A negative of this approach, in this particular case, is that it would increase the amount of (likely relatively laggy) disk-IO. However, if the special processing your iterator is doing is more costly – such as regex-based tokenization – this sort of process-and-rewrite can help avoid duplicate work by the model later. (The model needs to scan your corpus once for vocabulary-discovery, then again iter times for training – so any time-consuming work in your iterator will be done redundantly, and may be the bottleneck that keeps other training threads idle waiting for data.)

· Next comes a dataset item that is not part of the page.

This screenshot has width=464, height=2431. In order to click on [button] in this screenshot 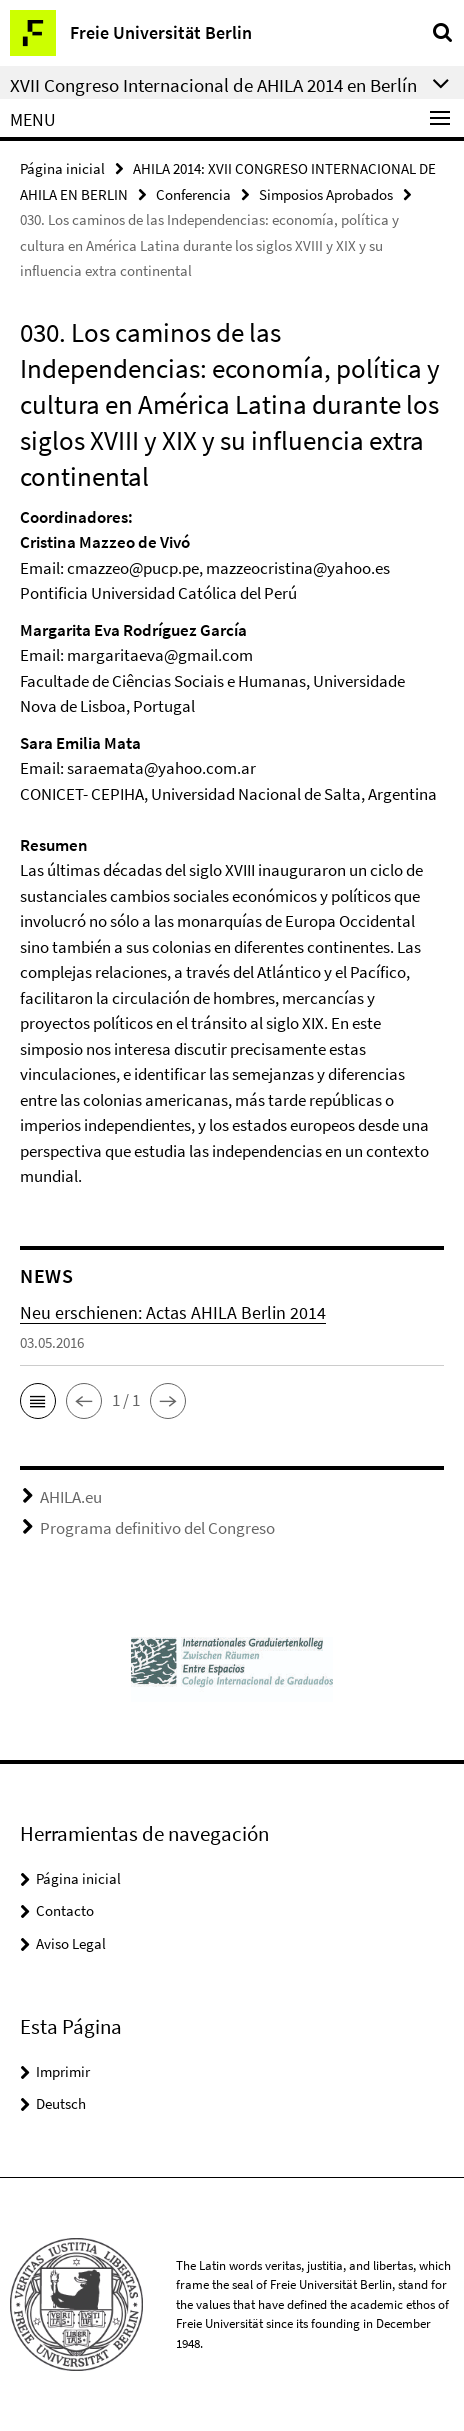, I will do `click(38, 1401)`.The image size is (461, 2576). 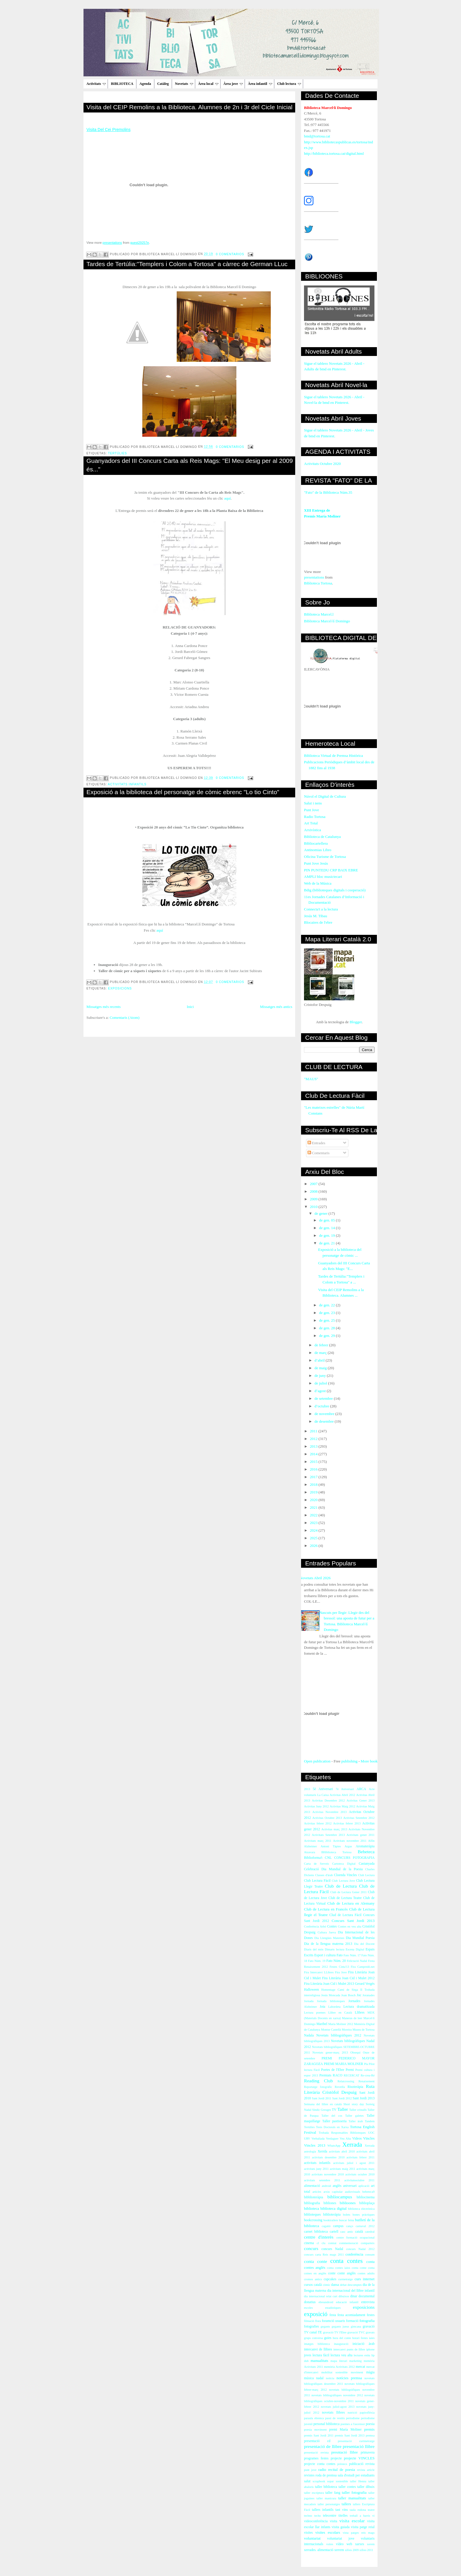 What do you see at coordinates (334, 2006) in the screenshot?
I see `Labordeta` at bounding box center [334, 2006].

But after those two options, some Doc2Vec-specific warnings:
Repeating documents like this may not benefit the Doc2Vec model, as compared to simply iterating over the full diverse set. It's the tug-of-war interplay of contrasting examples which cause the word-vectors/doc-vectors in Word2Vec/Doc2Vec models to find useful relative arrangements.
Repeating exact documents/word-contexts is a plausible way to "overweight" those examples, but even if that's really what you want, and would help your end-goals, it'd be better to shuffle those repeats through the whole set.
Repeating one example consecutively is like applying the word-cooccurrences of that example like a jackhammer on the internal neural-network, without any chance for interleaved alternate examples to find a mutually-predictive weight arrangement. The iterative gradient-descent optimization through all diverse examples ideally works more like gradual water-driven erosion & re-deposition of values.
That suggests another possible reason to take the second approach, above: after writing the file-with-repeats, you could use an external line-shuffling tool (like sort -R or shuf on Linux) to shuffle the file. Then, the 1000 repeated lines of some examples would be evenly spread among all the other (repeated) examples, a friendlier arrangement for dense-vector learning.
In any case, I would try leaving out repetition entirely, or shuffling repetitions, and evaluate which steps are really helping on whatever the true end goal is.